Consta que o Governo deliberou que, uma vez que é arreliado por casões regulares, decidiu passar a fabricar casinhos, pondo à vez um dos seus ministros a proclamar algo de chocante para entreter a bolha: uma vez é a ida de Costa para Bruxelas, depois é o aeroporto de Santarém, outra é o cartoon da RTP, agora a pergunta de uma jornalista. Domesticar o animal alimentando a sua ansiedade, em resumo. Conhecendo a nossa paróquia, não se estranhe que isto funcione no entretenimento. Mas arrasta ao mesmo tempo demasiada banalidade e cria o paradoxo da desvalorização do próprio Governo, pois ao fim do enésimo episódio alguém se perguntará se isto tudo não enfastia pela irrelevância. E o contraste não podia ser maior entre este frenesim casuístico e o falhanço em cuidar do que interessa. O Governo quer tornar-se notícia para não atuar. Ou melhor, para atuar como irrelevância, e esse é o caso da resposta à inflação.
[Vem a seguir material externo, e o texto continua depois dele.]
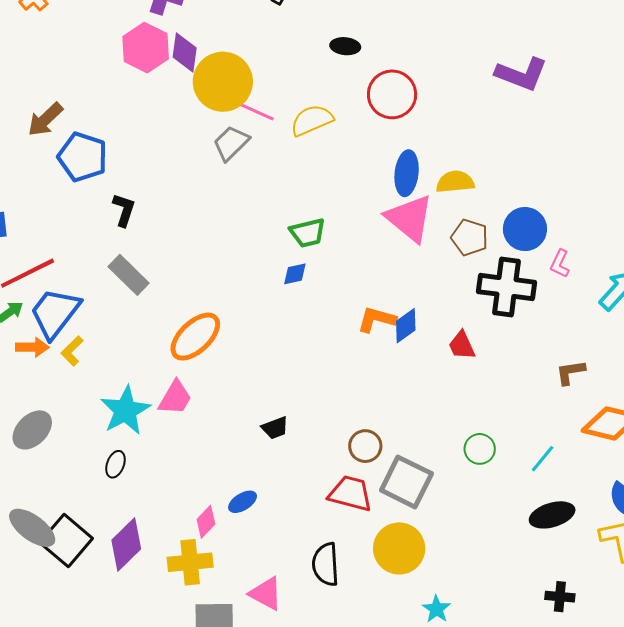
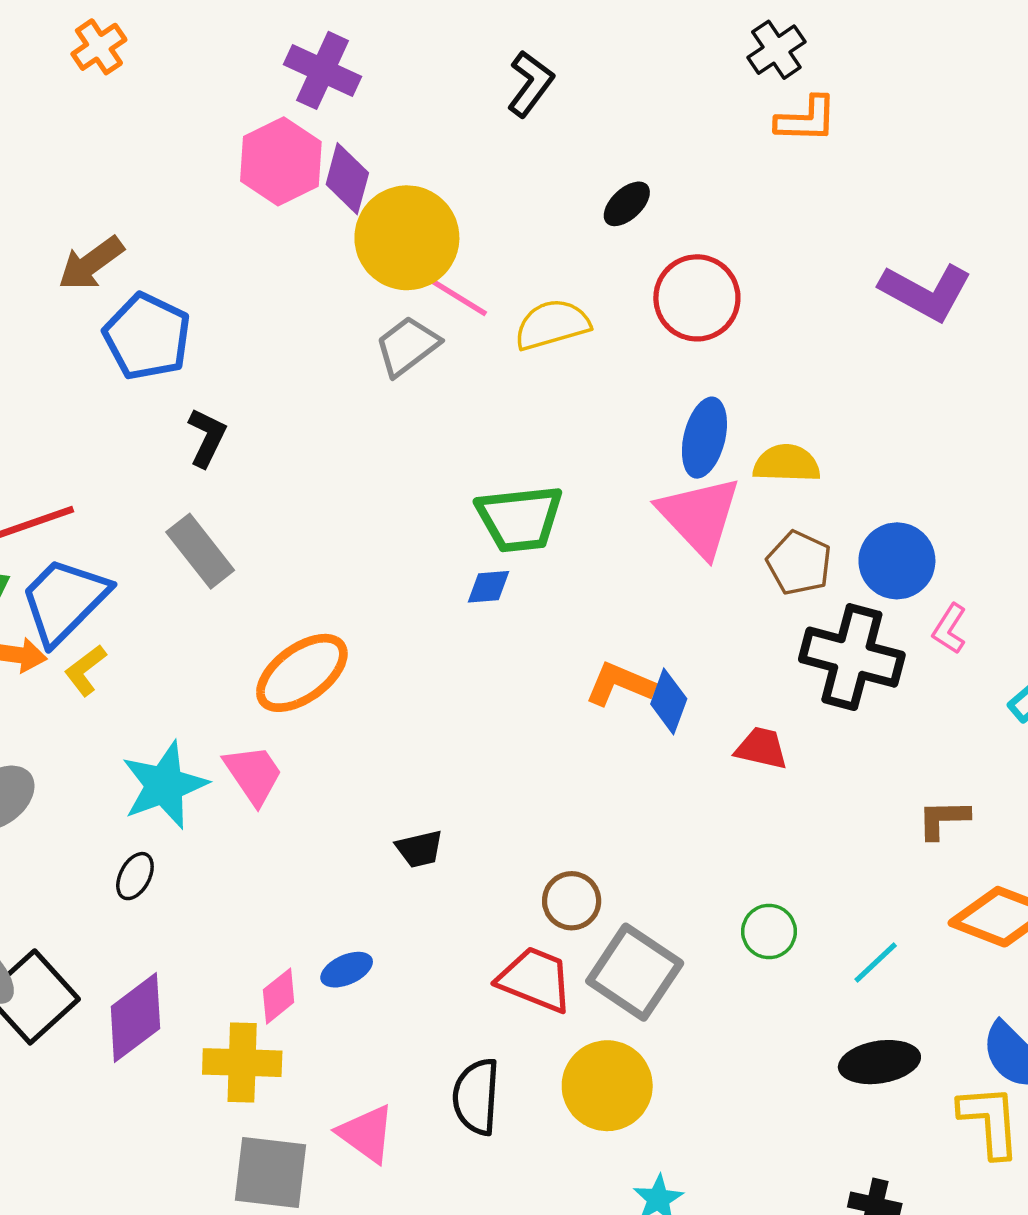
black ellipse: (345, 46) -> (627, 204), turned -56
green trapezoid: (308, 233) -> (520, 519), size x1.4
blue diamond: (406, 326) -> (669, 701), turned -42
red trapezoid: (462, 345) -> (761, 748), turned 120
pink trapezoid: (175, 398) -> (253, 774), turned -72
Até agora, os governantes limitaram-se a repetir as frases do BCE, com o azar dos Távoras de serem sempre falsas: primeiro, que a subida dos preços era temporária, depois, que se devia temer o efeito de uma espiral salários-inflação, com o requinte malicioso de essa afirmação ser plantada quando os salários mais caíram em termos reais. Toda essa doutrina tem sido desmentida pelos teimosos factos e, num caso, até pelos seus doutrinadores: no mês passado, dois dos mais destacados economistas conservadores, Bernanke, que foi presidente da Reserva Federal dos EUA, e Blanchard publicaram um estudo (“What Caused the U.S. Pandemic-Era Inflation?”) que desmentia esta hipótese da causalidade salarial. Escrevem eles que “demonstramos que, ao contrário das preocupações originais de que a inflação seria desencadeada por sobreaquecidos mercados de trabalho, a maior parte da inflação que começou em 2021 foi o resultado de choques, dados os salários. Esses choques incluem bruscos aumentos nos preços dos bens, refletindo uma forte procura agregada, e subidas em preços setoriais”. O FMI acrescenta, entretanto, que metade da inflação é puxada pelos sobrelucros das empresas (em Portugal, como sempre mais vibrante, seriam dois terços).
Até agora, os governantes limitaram-se a repetir as frases do BCE, com o azar dos Távoras de serem sempre falsas
Num estudo lançado esta semana por dois economistas portugueses, Diogo Martins e Vicente Ferreira, nos “Cadernos” do Observatório sobre Crises e Alternativas, do CES (“A Inflação Pós-Pandemia”), estes dados são estudados de forma mais detalhada. Os autores demonstram que os preços subiram primeiro com o choque na energia, com efeitos na eletricidade, gás e transportes, e depois nos sectores de alimentos, habitação, restauração. Mas a energia já está nos mercados internacionais a preços mais baixos do que antes da pandemia, portanto a inflação mantém-se por estes choques terem aberto a porta à mudança do regime de preços, permitindo aos oligopólios exercerem o seu poder, perante a esperada passividade dos Governos. Neste contexto, a resposta da política monetária restritiva do BCE, a subida dos juros, é uma poção venenosa: mesmo que consiga criar a recessão que distorça a procura, não impede o efeito de arrastamento deste regime de acumulação pela especulação. Cria, aliás, outros efeitos, ao transitar de um sistema de liquidez que promovia os preços dos ativos financeiros para um modelo de juros que cria maior volatilidade. Assim, a inflação especulativa afeta o consumo ao reduzir os rendimentos reais dos mais pobres e as medidas tomadas geram uma nova instabilidade. Não seria de esperar outra coisa, o poder é o poder.